TASK PROMPT: Look through the data that follows and copy each line with the string "efter".

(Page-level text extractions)
↓↓↓

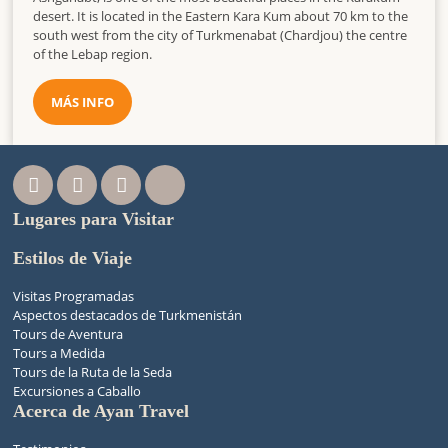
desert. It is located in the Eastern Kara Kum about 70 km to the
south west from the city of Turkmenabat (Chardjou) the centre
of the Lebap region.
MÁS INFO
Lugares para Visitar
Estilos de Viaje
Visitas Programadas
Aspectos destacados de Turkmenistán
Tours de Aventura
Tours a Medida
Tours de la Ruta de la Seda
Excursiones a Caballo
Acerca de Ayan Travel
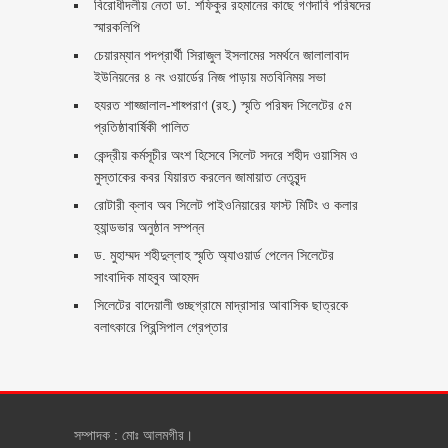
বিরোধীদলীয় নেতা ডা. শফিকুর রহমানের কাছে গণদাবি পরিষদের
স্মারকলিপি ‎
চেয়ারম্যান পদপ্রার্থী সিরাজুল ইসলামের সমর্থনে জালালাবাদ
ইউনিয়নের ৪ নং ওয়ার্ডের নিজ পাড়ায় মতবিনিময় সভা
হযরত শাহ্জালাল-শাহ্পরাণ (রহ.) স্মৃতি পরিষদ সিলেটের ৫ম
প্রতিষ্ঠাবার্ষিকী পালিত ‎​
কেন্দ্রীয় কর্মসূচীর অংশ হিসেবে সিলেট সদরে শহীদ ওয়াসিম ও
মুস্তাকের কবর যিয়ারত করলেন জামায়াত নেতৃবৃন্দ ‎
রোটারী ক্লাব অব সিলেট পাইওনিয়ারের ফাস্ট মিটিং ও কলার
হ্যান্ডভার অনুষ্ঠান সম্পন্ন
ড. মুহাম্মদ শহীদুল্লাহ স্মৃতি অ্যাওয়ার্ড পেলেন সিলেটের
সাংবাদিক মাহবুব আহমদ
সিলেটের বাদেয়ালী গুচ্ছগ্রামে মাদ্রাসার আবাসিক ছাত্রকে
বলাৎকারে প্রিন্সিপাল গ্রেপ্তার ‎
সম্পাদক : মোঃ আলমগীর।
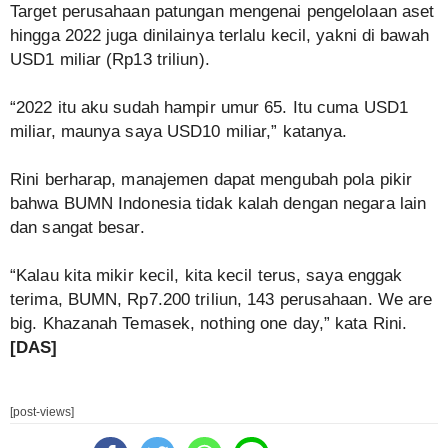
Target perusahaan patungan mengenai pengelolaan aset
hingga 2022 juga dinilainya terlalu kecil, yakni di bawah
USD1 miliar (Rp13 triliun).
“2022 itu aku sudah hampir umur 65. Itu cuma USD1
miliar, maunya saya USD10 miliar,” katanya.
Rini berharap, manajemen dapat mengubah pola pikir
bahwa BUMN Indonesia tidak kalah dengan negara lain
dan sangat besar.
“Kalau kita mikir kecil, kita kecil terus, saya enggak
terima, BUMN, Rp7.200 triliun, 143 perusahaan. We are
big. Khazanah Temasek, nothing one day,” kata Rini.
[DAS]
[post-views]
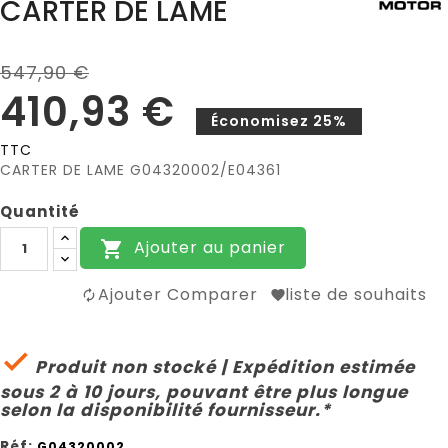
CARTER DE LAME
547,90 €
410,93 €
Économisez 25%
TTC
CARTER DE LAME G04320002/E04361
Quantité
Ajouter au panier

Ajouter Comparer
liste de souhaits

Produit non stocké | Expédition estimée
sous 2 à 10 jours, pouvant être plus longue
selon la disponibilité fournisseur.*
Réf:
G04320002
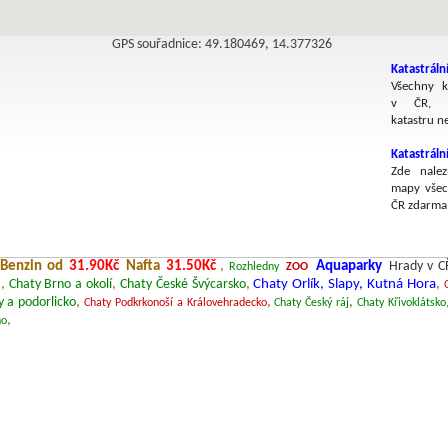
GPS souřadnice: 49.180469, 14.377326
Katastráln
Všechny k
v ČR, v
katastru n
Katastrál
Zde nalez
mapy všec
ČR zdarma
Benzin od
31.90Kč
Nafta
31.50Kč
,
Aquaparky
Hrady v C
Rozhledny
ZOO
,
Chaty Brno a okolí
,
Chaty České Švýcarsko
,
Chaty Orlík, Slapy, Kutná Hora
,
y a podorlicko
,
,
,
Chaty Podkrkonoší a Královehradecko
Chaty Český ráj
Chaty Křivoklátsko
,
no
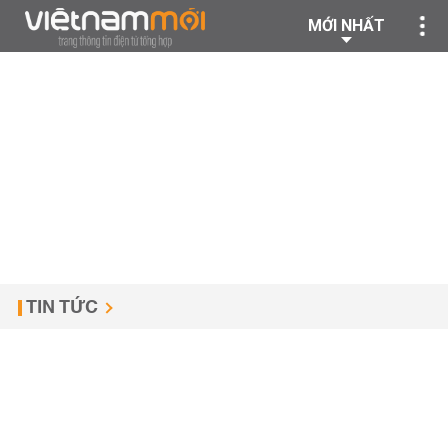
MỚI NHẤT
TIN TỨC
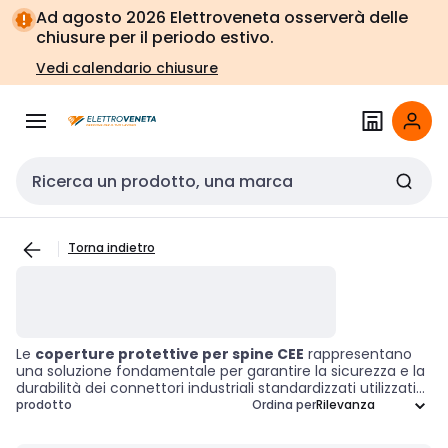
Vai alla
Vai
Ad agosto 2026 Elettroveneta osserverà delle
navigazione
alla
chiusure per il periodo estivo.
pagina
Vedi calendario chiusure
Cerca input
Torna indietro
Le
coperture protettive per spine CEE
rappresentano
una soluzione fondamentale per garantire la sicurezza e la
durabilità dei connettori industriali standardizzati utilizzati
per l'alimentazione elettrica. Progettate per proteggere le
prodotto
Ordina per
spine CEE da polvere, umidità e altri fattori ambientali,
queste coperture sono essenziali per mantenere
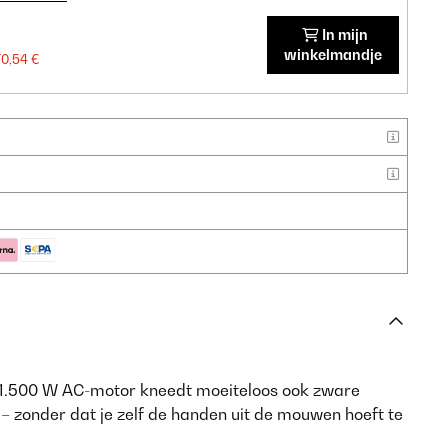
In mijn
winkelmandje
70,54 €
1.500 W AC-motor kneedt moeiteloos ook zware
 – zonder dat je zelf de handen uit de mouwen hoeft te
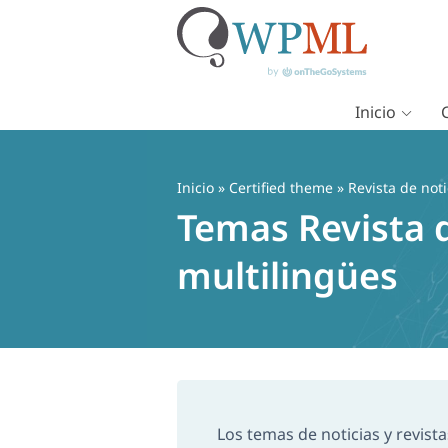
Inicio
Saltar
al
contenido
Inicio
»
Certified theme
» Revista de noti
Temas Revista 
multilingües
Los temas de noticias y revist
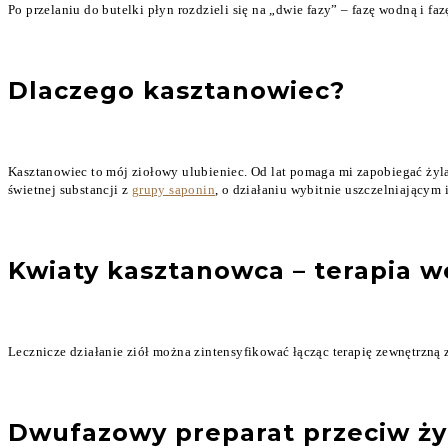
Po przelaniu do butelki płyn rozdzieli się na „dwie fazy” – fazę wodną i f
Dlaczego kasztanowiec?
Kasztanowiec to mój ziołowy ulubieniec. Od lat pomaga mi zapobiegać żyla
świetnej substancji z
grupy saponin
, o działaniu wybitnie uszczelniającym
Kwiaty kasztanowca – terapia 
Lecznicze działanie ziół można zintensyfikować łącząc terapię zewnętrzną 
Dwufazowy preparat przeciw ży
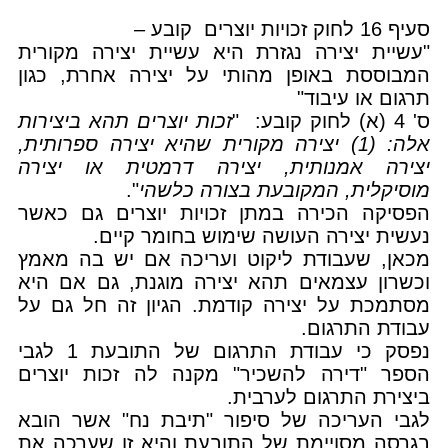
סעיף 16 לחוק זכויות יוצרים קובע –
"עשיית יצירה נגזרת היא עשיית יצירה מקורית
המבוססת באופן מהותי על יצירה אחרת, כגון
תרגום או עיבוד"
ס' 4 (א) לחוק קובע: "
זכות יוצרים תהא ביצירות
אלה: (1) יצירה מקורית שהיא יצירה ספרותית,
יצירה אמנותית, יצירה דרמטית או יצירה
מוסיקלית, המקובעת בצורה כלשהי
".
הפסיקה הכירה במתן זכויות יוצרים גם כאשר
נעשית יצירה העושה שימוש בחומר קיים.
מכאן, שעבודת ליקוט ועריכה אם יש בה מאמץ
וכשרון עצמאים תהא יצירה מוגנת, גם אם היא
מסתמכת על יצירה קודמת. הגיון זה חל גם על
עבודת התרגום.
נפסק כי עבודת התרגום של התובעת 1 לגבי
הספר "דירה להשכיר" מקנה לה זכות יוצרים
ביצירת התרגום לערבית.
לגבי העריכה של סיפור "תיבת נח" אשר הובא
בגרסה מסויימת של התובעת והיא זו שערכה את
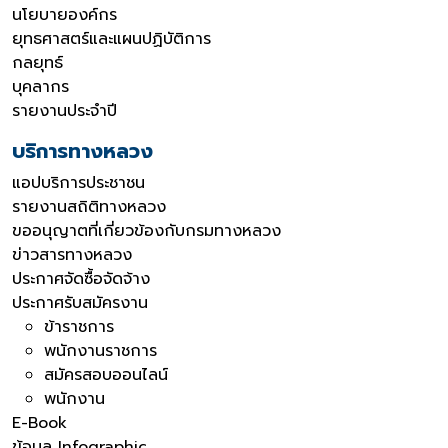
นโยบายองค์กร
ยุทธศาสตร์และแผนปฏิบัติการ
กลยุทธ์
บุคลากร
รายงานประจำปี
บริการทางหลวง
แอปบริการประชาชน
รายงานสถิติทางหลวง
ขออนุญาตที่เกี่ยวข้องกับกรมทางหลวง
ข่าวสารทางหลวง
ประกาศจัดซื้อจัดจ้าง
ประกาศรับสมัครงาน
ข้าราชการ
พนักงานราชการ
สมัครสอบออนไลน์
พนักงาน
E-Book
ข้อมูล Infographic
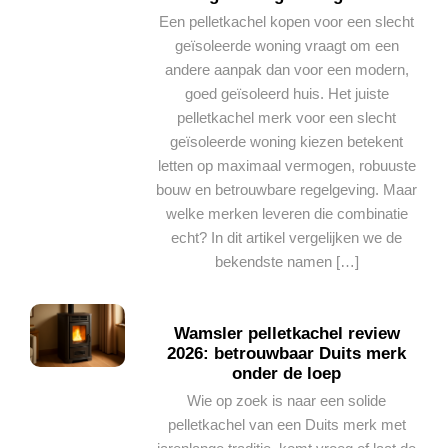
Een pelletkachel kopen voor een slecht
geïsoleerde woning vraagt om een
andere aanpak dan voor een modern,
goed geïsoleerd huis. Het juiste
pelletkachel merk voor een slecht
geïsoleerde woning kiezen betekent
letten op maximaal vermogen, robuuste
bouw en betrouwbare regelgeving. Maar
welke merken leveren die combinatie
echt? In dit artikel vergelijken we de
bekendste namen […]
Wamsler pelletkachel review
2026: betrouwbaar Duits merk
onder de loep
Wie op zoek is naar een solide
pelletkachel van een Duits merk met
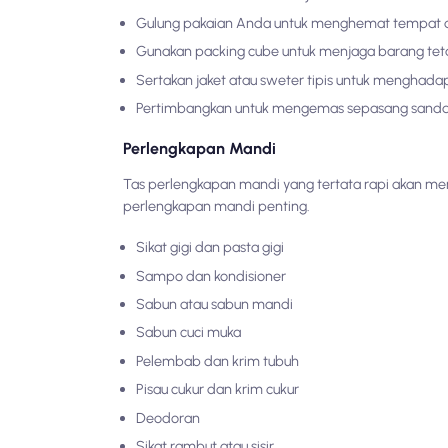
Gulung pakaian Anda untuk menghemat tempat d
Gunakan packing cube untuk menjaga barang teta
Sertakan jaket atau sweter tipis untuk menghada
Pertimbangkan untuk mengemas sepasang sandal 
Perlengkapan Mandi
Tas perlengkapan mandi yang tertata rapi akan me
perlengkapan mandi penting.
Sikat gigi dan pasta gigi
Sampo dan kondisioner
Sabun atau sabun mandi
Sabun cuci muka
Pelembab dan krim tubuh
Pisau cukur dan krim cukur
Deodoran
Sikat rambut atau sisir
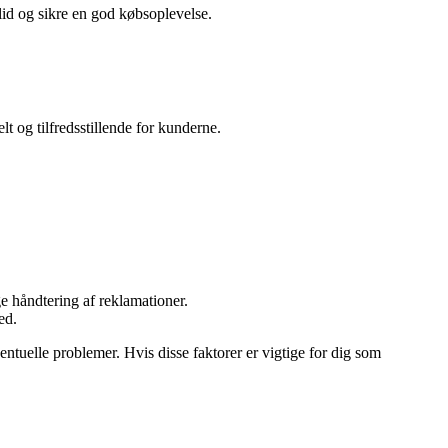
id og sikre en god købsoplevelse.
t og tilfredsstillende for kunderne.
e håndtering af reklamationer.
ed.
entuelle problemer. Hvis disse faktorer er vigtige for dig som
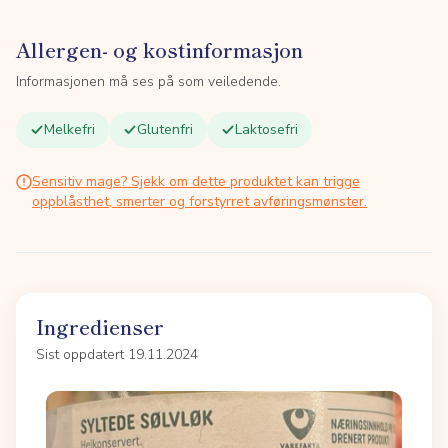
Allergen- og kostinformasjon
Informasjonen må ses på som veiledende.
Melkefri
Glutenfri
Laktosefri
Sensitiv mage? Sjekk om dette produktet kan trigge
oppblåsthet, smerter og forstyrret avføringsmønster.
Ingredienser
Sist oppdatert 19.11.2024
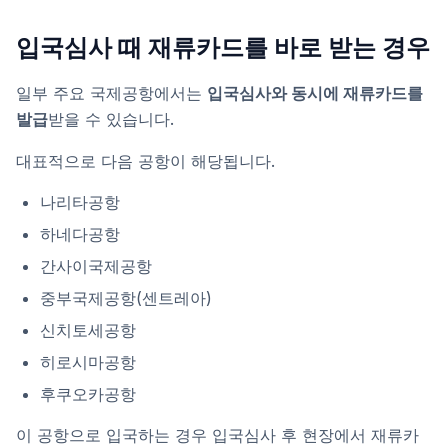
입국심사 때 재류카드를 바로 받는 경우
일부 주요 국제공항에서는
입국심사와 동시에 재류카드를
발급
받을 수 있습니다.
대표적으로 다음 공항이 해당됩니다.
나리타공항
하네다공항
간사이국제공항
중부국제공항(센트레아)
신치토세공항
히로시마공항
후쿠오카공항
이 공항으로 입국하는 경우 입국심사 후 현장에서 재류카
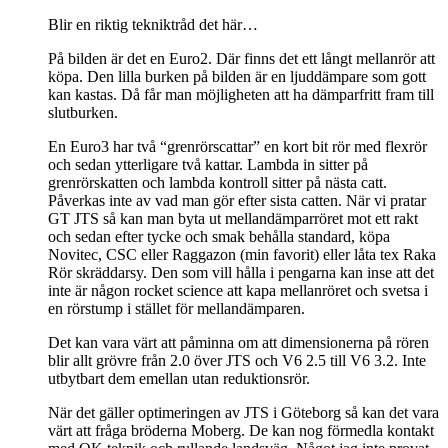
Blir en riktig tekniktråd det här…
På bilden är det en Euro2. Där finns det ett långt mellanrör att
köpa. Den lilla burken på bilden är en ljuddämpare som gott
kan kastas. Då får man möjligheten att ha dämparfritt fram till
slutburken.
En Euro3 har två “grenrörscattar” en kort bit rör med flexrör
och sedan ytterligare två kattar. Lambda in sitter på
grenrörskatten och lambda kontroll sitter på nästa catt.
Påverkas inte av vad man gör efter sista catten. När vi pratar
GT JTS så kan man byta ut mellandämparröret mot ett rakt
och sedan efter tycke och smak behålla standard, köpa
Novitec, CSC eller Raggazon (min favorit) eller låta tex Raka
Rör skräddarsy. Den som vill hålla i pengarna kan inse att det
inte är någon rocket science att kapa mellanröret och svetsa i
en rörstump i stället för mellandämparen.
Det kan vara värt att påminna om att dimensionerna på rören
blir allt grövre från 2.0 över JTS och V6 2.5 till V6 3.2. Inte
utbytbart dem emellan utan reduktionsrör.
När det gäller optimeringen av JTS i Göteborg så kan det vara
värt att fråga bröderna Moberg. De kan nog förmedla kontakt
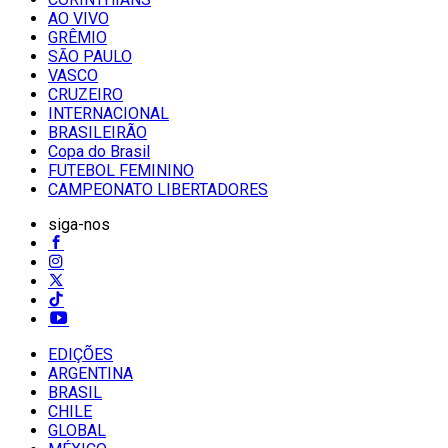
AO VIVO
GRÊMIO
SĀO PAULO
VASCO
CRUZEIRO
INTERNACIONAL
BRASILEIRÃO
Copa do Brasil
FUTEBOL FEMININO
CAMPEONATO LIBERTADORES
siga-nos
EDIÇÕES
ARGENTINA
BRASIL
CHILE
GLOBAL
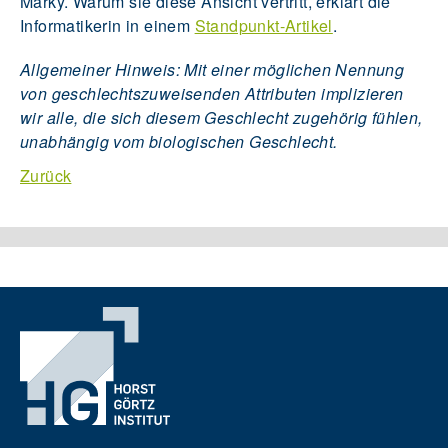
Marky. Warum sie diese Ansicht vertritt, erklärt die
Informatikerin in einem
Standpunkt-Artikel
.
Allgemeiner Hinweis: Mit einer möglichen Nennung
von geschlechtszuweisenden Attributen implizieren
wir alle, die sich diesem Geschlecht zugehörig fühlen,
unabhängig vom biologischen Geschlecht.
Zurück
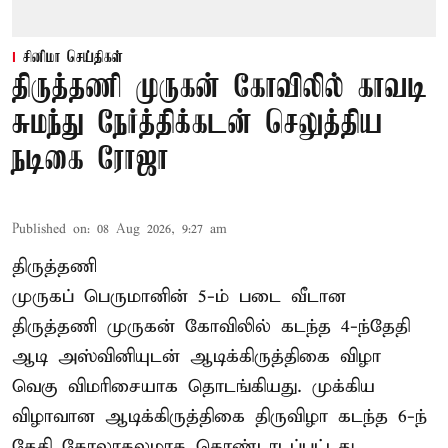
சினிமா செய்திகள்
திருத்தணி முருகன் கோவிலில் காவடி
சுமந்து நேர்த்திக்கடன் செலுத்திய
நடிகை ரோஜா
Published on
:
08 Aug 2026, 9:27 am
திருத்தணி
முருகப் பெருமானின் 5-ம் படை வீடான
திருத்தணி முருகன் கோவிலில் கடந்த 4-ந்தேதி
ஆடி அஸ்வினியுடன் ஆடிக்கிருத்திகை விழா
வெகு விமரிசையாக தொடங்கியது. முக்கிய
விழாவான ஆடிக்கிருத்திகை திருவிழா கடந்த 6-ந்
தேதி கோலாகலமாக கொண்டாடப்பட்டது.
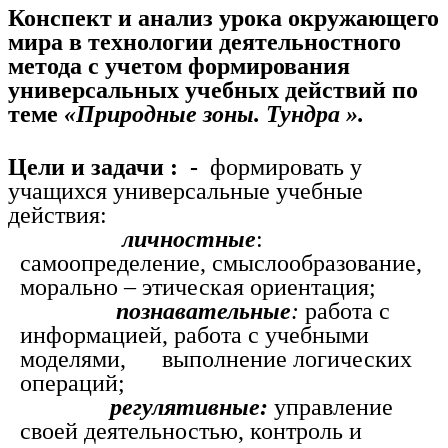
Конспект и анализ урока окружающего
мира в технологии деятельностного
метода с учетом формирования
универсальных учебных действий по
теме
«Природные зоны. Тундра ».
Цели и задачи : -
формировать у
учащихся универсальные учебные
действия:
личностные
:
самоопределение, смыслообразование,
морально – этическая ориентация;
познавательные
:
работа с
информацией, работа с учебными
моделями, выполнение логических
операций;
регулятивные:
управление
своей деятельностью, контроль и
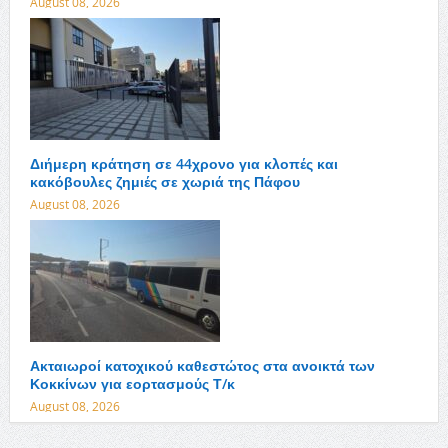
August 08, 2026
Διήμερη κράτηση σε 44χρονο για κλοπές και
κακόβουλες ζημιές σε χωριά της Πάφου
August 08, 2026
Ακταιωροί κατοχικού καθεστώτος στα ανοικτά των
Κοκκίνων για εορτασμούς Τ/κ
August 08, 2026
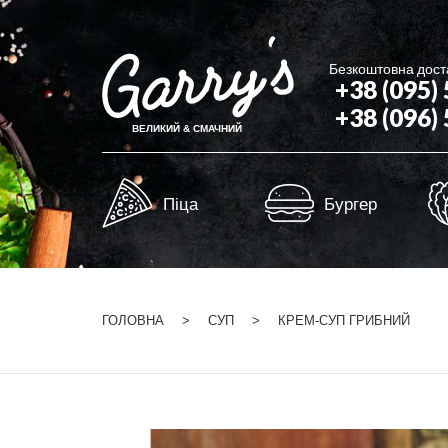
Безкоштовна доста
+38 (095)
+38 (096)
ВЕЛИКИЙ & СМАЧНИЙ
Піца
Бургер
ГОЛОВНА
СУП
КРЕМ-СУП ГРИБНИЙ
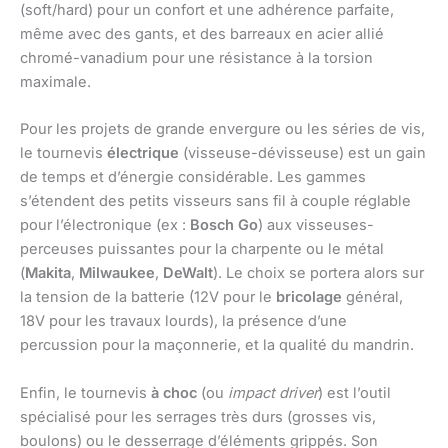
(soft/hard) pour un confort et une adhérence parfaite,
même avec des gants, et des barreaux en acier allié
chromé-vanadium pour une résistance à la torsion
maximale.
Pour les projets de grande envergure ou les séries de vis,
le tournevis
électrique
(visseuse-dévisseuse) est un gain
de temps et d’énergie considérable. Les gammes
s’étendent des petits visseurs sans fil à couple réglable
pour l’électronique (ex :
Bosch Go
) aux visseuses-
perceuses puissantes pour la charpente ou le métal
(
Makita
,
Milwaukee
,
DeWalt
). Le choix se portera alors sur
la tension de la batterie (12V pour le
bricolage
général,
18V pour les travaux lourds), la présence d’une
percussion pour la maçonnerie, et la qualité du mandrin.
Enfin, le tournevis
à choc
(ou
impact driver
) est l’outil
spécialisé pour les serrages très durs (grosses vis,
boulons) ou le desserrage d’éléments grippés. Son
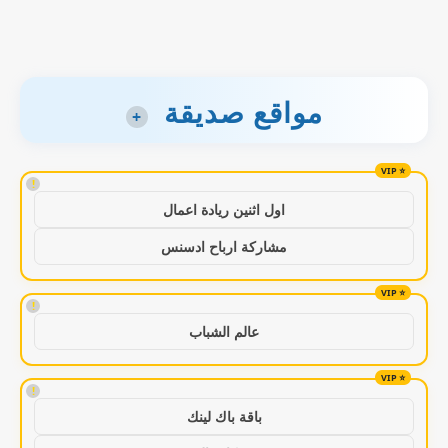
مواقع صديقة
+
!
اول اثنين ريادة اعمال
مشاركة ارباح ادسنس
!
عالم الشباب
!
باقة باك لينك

↑↑↑

WRITTEN REPLY:
Påverkas inte av vad man gör efter sista catten. När vi pratar
och sedan efter tycke och smak behålla standard, köpa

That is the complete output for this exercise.